Scatterplots showing the univariable association between dp‐ucMGP and RRI depending on tertiles of age (n=970, without outliers and no missing covariates). A, Younger tertile (first): β=−1.1 (95% CI, −3.3 to +1.1). B, Middle tertile (second): β=2.4 (95% CI, 0.2–4.7). C, Older tertile (third): β=7.6 (95% CI, 5.1–10.0). Univariable P value for interaction <0.001. Red line represents linear regression line. P values from the regression are represented. dp‐ucMGP indicates dephospho‐uncarboxylated matrix Gla (γ‐carboxyglutamate) protein; RRI, renal resistive index.

In secondary analyses, PP and PWV showed a positive relationship with RRI (Pearson correlation coefficients of 0.59 and 0.45, respectively). However, graphical assessment showed nonlinearity, specifically, at the lowest PP and PWV values (Figure S2). Because nonlinearity was confirmed by LRT, PP and PWV were used as tertiles in linear regressions. In a mixed unadjusted linear regression model, PP and PWV were both positively associated with RRI (both P<0.001). PP and PWV were still significantly associated with RRI after adjustment for sex, age, BMI, HR, LDL, and glucose (P<0.001 and P=0.040, respectively).

Discussion

In this study we observed a positive association between RRI and dp‐ucMGP in a large, multicentric, family‐based population. This association was independent of other variables previously known to influence RRI (age, sex, BMI, HR, SBP, and DBP) and renal function and cardiovascular risk factors (diabetes mellitus, treated hypertension, and smoking).
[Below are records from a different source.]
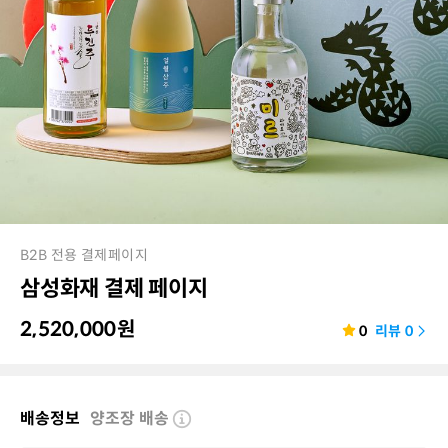
B2B 전용 결제페이지
삼성화재 결제 페이지
2,520,000
원
0
리뷰
0
배송정보
양조장 배송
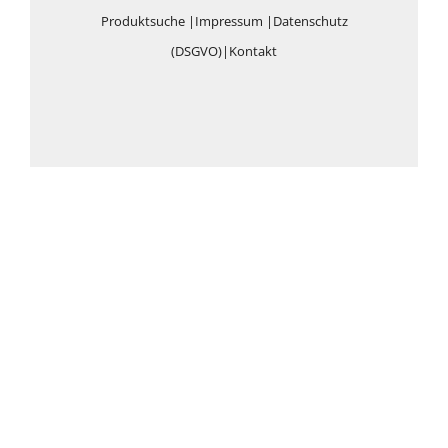
Produktsuche
|
Impressum
|
Datenschutz
(DSGVO)
|
Kontakt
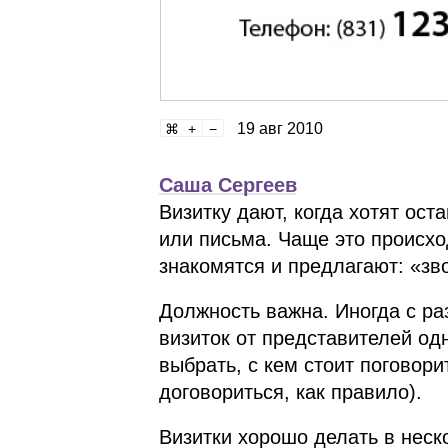
19 авг 2010
Саша Сергеев
Визитку дают, когда хотят ос
или письма. Чаще это происход
знакомятся и предлагают: «зв
Должность важна. Иногда с ра
визиток от представителей од
выбрать, с кем стоит поговори
договориться, как правило).
Визитки хорошо делать в неско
MGP as a Determinant of RRI

Soon after being introduced in 1974 as a measure of intrarenal vascular resistance, RRI was used as a potential marker of kidney damage. Indeed, RRI theoretically depends on the capillary wedge pressure, representing a combination of interstitial and venous pressures.6 Any pathological process affecting one of these compartments should increase RRI. This was illustrated for the first time in 1991 in kidney biopsies, as tubulointerstitial disease was associated with higher RRI than isolated glomerulopathies.23 A larger study including 992 patients with simultaneous RRI assessment and kidney biopsy also showed that tubulointerstitial injury correlated strongly with elevated RRI.3 Consequently, in patients with established kidney injury, an elevated RRI reflects—at least in part—the intrarenal pathological process itself. In contrast, RRI could also reflect systemic vascular properties rather than intrarenal pathological processes. The most convincing data supporting this hypothesis thus far came from an elegant study of 321 renal transplant recipients.4 In that study, RRI correlated with recipient age and central hemodynamic factors but not with histopathological findings on protocol‐specified kidney biopsies. However, because that study took place in a specific population of transplanted patients, its generalizability is limited. The use of calcineurin inhibitors, known to influence the RRI, also hampered definite conclusions. The clinical interpretation of RRI is further complicated by the fact that RRI can also be seen as a marker of target kidney damage and a prognostic predictor of renal and cardiovascular outcome. Therefore, RRI was associated with albuminuria and left ventricular hypertrophy in 211 untreated hypertensive patients.24 Moreover, RRI was predictive of a composite end point of cardiovascular and renal events in 426 hypertensive patients followed for a mean of 3.1 years.5 Conversely, dp‐ucMGP was previously associated with various cardiovascular outcomes in several populations: high dp‐ucMGP levels were associated with below‐knee arterial calcification scores in patients with type 2 diabetes mellitus and an increased risk of CVD independent of classical risk factors in older patients free of CVD at baseline.25, 26 Moreover, dp‐ucMGP has already been associated with vascular calcification and arterial stiffness.19, 20, 27, 28, 29

Our study provides new data from the general population. The robust positive association of RRI with dp‐ucMGP described in our study links RRI, for the first time, to a direct pathophysiological marker of vascular calcification. Our findings support the view that RRI is a marker of systemic atherosclerotic burden. This hypothesis is reinforced by the fact that the association between RRI and dp‐ucMGP was independent of classical determinants of RRI (age, sex, BMI, HR) and, more important, from SBP and DBP. This finding further supports the idea that RRI reflects the global vascular calcification burden itself and not only systemic hemodynamic properties. Moreover, in our study, the association between RRI and dp‐ucMGP was not influenced by the presence of established CVD, traditional cardiovascular risk factors (diabetes mellitus, hypertension, and smoking), renal function, and the presence of abnormality on renal ultrasound. This highlights the idea that, in a general adult population, RRI reflects global vascular calcification status despite the absence of renal and cardiovascular clinical manifestations. Globally, our findings shed new light on the intricate role of RRI as a prognostic marker of renal and cardiovascular outcomes.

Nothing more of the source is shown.